Basically, the /var and /home directories should always be writable. But, it is chosen here to make some parts of /var and /home read-only (not fully writable).

To do so, there are the main steps during boot:

  1. Bind /var to /ro/var and /home to /ro/home (/etc/fstab)
  2. Create binds from /ro/var/[some subdirs] to /var (done by /etc/init.d/postmount.sh)
  3. Create writable dir/files (e.g. /var/lib, /var/local/home, ...) that will bind to its twin inside /ro (e.g. /ro/var/lib, /ro/home, ...) (done by /etc/init.d/postmount.sh)
  4. Replace some files with symlinks or duplicate files to use the files that are actually in the readonly FS as writable files (done by /etc/init.d/postmount.sh)

/etc/init.d/postmount.sh is a script that is called during startup just after mountall

So we have this:

/ro/var (rootfs) -->> /var (the real one on rootfs)
/var/[somedir] -->> /ro/var/[somedir] (rootfs)
/home -->> /var/local/home (tmpfs) -->> /var (the real one on rootfs)

Switching from read-only to read-write mode

Switching from read-only to read-write mode and backward is done using two scripts:

  • goro (go Read Only)
  • gorw (go Read Write)

These two scripts update all the bindings accordingly. This is done with two subscripts that are created by postmount.sh script:

  • /tmp/remountro
  • /tmp/remountrw

Some details

The information in this section is not exhaustive. See source code for details.

postmount.sh script will create some directories in /var (tmpfs):

  • /var/tmp
  • /var/lib
  • /var/spool/cron/crontabs
  • /var/spool/rsyslog
  • /var/log
  • /var/local/srv (/srv will be a symlink to this one)
  • /var/mail (/var/spool/mail will be a symlink to this one)

The content of this directories is not persistent.

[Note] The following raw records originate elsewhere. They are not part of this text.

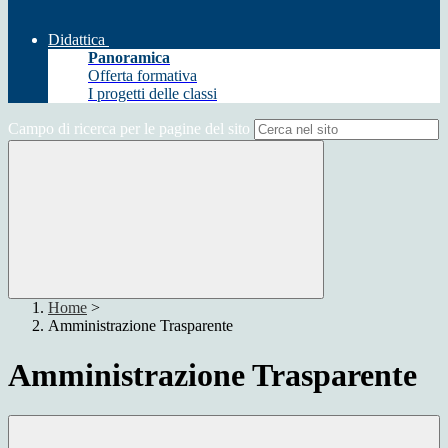
Didattica
Panoramica
Offerta formativa
I progetti delle classi
Campo di ricerca per le pagine del sito
Home
>
Amministrazione Trasparente
Amministrazione Trasparente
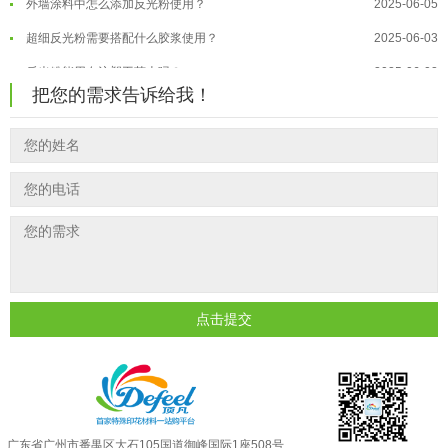
温变粉保质期有多久？开封后如何保...
2026-07-20
超细反光粉需要搭配什么胶浆使用？
2025-06-03
温变粉大批量保存指南｜做对这几步...
2026-07-17
反光粉能用在注塑工艺上吗？
2025-06-02
温变粉"罢工"指南：为...
2026-07-10
把您的需求告诉给我！
反光粉可以混合其他颜料一起使用吗...
2025-05-23
温变粉到底怕不怕酸碱和酒精？
2026-07-09
温变粉丝印到底用多少目网版？这篇...
2026-06-11
温变粉"烤"问：长期加...
2026-07-07
反光粉太久不用结块要怎么处理？
2025-07-11
温变粉耐温真相：注塑"高温炼...
2026-07-03
印花温变粉最适合用在什么行业上呢...
2025-06-20
油性反光粉怎么印花效果最好？
2025-06-18
超细反光粉怎么印牢度才会更好？
2025-06-11
反光粉是永久有效的吗？能用多久？
2025-06-10
点击提交
外墙涂料中怎么添加反光粉使用？
2025-06-05
超细反光粉需要搭配什么胶浆使用？
2025-06-03
反光粉能用在注塑工艺上吗？
2025-06-02
反光粉可以混合其他颜料一起使用吗...
2025-05-23
广东省广州市番禺区大石105国道御峰国际1座508号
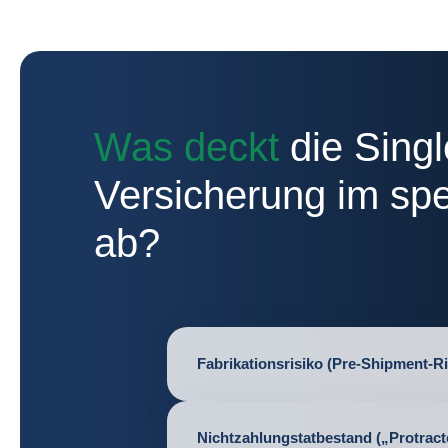
Was deckt
die Singl
Versicherung im spe
ab?
Fabrikationsrisiko (Pre-Shipment-Ri
Nichtzahlungstatbestand („Protract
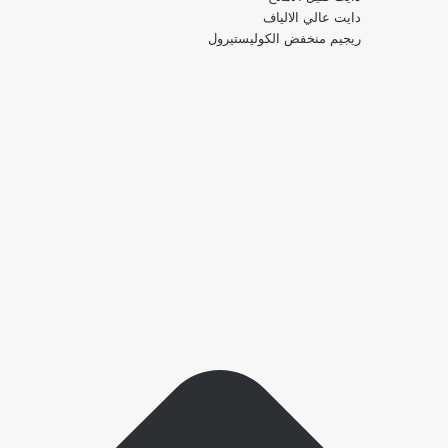
دايت عالي الالياف
ريجيم منخفض الكوليستيرول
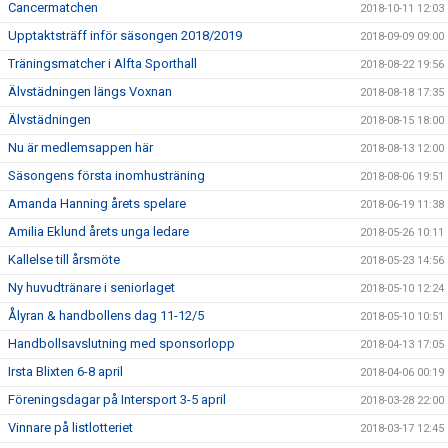
Cancermatchen
2018-10-11 12:03
Upptaktsträff inför säsongen 2018/2019
2018-09-09 09:00
Träningsmatcher i Alfta Sporthall
2018-08-22 19:56
Älvstädningen längs Voxnan
2018-08-18 17:35
Älvstädningen
2018-08-15 18:00
Nu är medlemsappen här
2018-08-13 12:00
Säsongens första inomhusträning
2018-08-06 19:51
Amanda Hanning årets spelare
2018-06-19 11:38
Amilia Eklund årets unga ledare
2018-05-26 10:11
Kallelse till årsmöte
2018-05-23 14:56
Ny huvudtränare i seniorlaget
2018-05-10 12:24
Ålyran & handbollens dag 11-12/5
2018-05-10 10:51
Handbollsavslutning med sponsorlopp
2018-04-13 17:05
Irsta Blixten 6-8 april
2018-04-06 00:19
Föreningsdagar på Intersport 3-5 april
2018-03-28 22:00
Vinnare på listlotteriet
2018-03-17 12:45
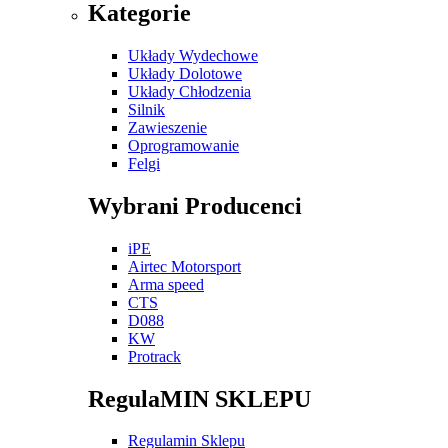
Kategorie
Układy Wydechowe
Układy Dolotowe
Układy Chłodzenia
Silnik
Zawieszenie
Oprogramowanie
Felgi
Wybrani Producenci
iPE
Airtec Motorsport
Arma speed
CTS
D088
KW
Protrack
RegulaMIN SKLEPU
Regulamin Sklepu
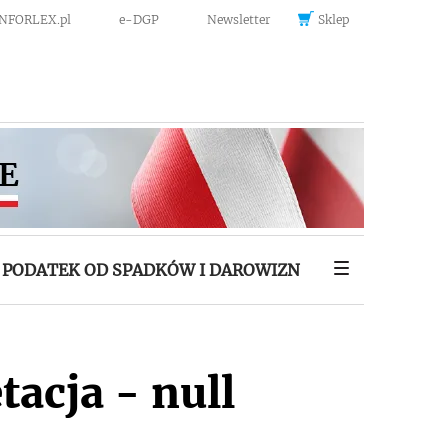
INFORLEX.pl
e-DGP
Newsletter
Sklep
PODATEK OD SPADKÓW I DAROWIZN
tacja - null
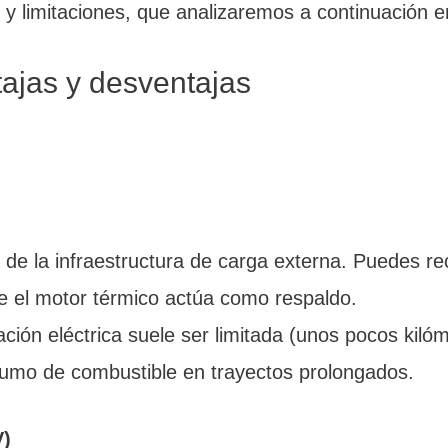
 y limitaciones, que analizaremos a continuación e
ajas y desventajas
de la infraestructura de carga externa. Puedes rec
e el motor térmico actúa como respaldo.
ación eléctrica suele ser limitada (unos pocos kilóm
sumo de combustible en trayectos prolongados.
V)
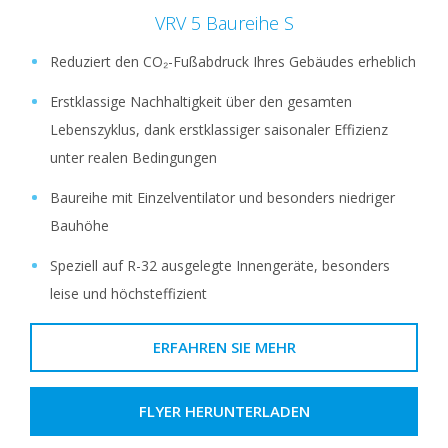
VRV 5 Baureihe S
Reduziert den CO₂-Fußabdruck Ihres Gebäudes erheblich
Erstklassige Nachhaltigkeit über den gesamten
Lebenszyklus, dank erstklassiger saisonaler Effizienz
unter realen Bedingungen
Baureihe mit Einzelventilator und besonders niedriger
Bauhöhe
Speziell auf R-32 ausgelegte Innengeräte, besonders
leise und höchsteffizient
ERFAHREN SIE MEHR
FLYER HERUNTERLADEN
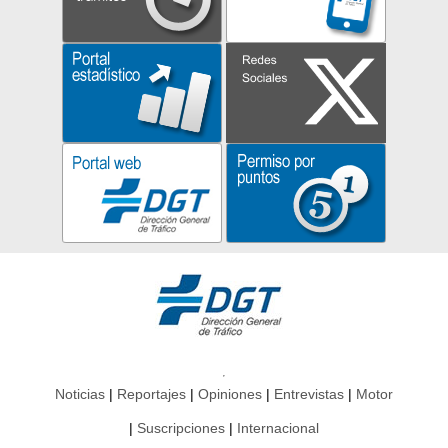
Noticias
Reportajes
Opiniones
Entrevistas
Motor
Suscripciones
Internacional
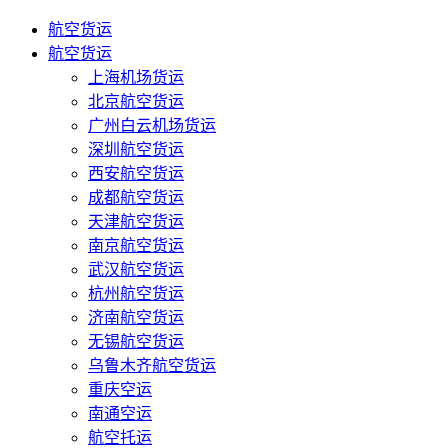
航空货运
航空货运
上海机场货运
北京航空货运
广州白云机场货运
深圳航空货运
西安航空货运
成都航空货运
天津航空货运
南京航空货运
武汉航空货运
杭州航空货运
济南航空货运
无锡航空货运
乌鲁木齐航空货运
重庆空运
南通空运
航空托运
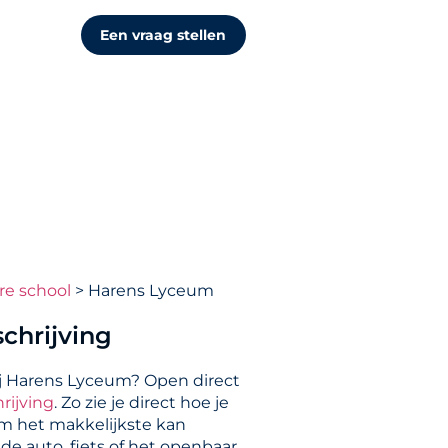
Een vraag stellen
re school
Harens Lyceum
chrijving
j Harens Lyceum? Open direct
rijving
. Zo zie je direct hoe je
m het makkelijkste kan
de auto, fiets of het openbaar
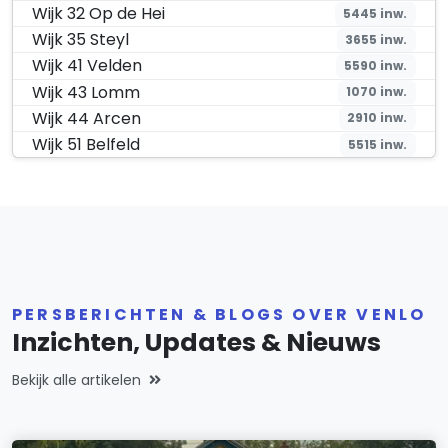
Wijk 32 Op de Hei
5445 inw.
Wijk 35 Steyl
3655 inw.
Wijk 41 Velden
5590 inw.
Wijk 43 Lomm
1070 inw.
Wijk 44 Arcen
2910 inw.
Wijk 51 Belfeld
5515 inw.
PERSBERICHTEN & BLOGS OVER VENLO
Inzichten, Updates & Nieuws
Bekijk alle artikelen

postmount.sh script will create bind mount points :

  • /ro/var/lib/apt -->> /var/lib/apt
  • /ro/var/lib/cache -->> /var/lib/cache
  • /ro/var/lib/dbus -->> /var/lib/dbus
  • /ro/var/lib/dpkg -->> /var/lib/dpkg
  • /ro/var/lib/nfs -->> /var/lib/nfs

postmount.sh script will duplicate some data (e.g. copy the original content from /ro/var/lib/sudo data to the temp dir /var/lib/sudo) : - cp -pr /ro/var/lib/sudo/* /var/lib/sudo/

postmount.sh script will replace the /etc/resolv.conf with a symlink to /tmp/resolv.conf

Configuration scripts

remove-unnecessary-pkg.sh is just used to remove packages that should not be useful on headless system.

make -f readonly.mk updates some files (scrits, dhclient script, ...) to make the system usable as a read only system.

systemtoreadonly.sh modifies some files in the system to with the same purpose.

All these scripts must be used as root.

How to use it (installation steps)

First step

Execute the following commands:

# sudo remove-unnecessary-pkg.sh

# sudo make -f readonly.mk

Edit /etc/fstab (without putting ro yet) to make it match your needs (the rootfs which is mounted to / should point to the correct device, use UUID if needed).

The execute the following command:

 # sudo systemtoreadonly.sh

Reboot your system.

If everything is correct, replace ro with rw in /etc/fstab for the following entries :

  • /
  • /ro/var
  • /ro/home

#TODO A lot of work: cleaning, testing, enhancing...

A Jessie tested version

Disclaimer

This program comes without any warranty, to the extent permitted by applicable law. Create a backup of your files before using and make sure you can revert back if necessary.